§ Instructions for the task
After finding the line containing "Dark Background Cover Slide for Employee" below, please output that line and each following one through the line containing "SUBSCRIBE NOW", exactly as written.

____

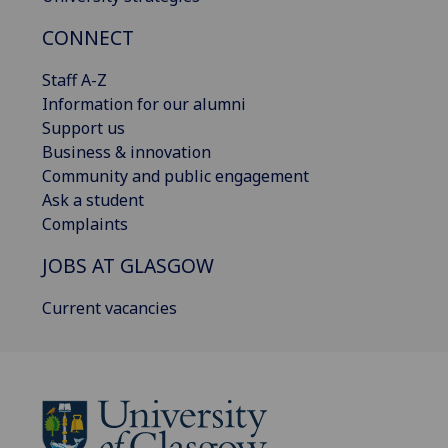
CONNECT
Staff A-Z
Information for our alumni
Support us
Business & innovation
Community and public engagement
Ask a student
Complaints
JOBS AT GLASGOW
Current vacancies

____

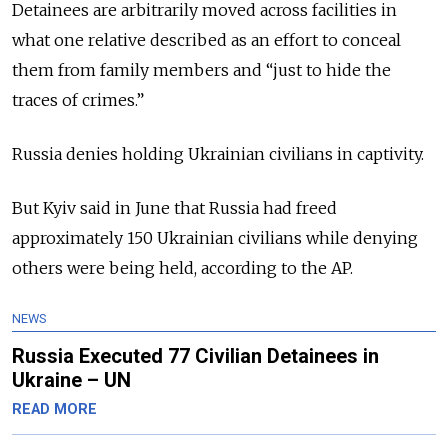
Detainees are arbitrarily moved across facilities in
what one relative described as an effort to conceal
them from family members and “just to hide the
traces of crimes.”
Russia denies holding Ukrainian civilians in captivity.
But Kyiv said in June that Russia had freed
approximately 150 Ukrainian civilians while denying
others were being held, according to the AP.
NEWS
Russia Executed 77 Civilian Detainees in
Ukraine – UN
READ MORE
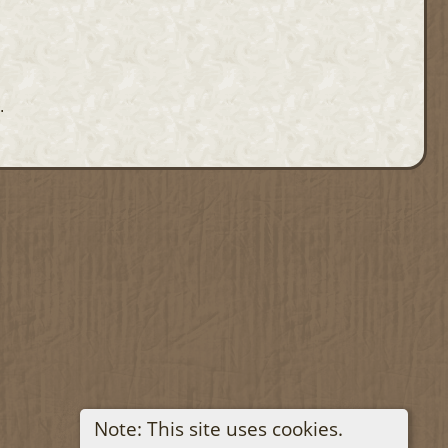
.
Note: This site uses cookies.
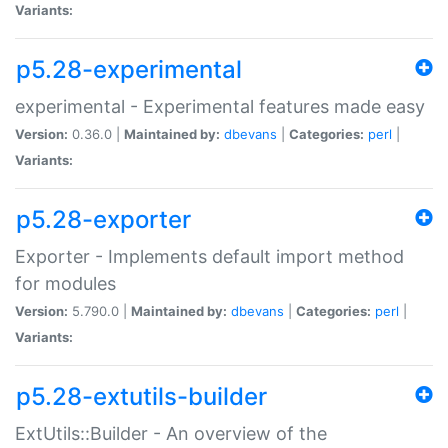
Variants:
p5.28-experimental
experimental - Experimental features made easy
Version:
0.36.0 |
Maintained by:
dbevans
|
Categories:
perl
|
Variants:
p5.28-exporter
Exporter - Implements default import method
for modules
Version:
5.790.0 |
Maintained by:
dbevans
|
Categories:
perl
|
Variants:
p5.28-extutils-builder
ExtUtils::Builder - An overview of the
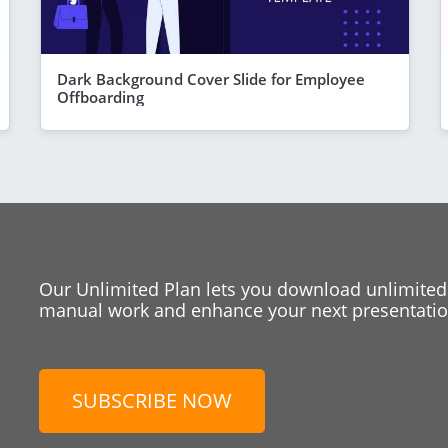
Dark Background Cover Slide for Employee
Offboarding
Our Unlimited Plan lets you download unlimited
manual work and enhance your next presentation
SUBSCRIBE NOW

____

§ Written solution
Dark Background Cover Slide for Employee
Offboarding
Our Unlimited Plan lets you download unlimited
manual work and enhance your next presentation
SUBSCRIBE NOW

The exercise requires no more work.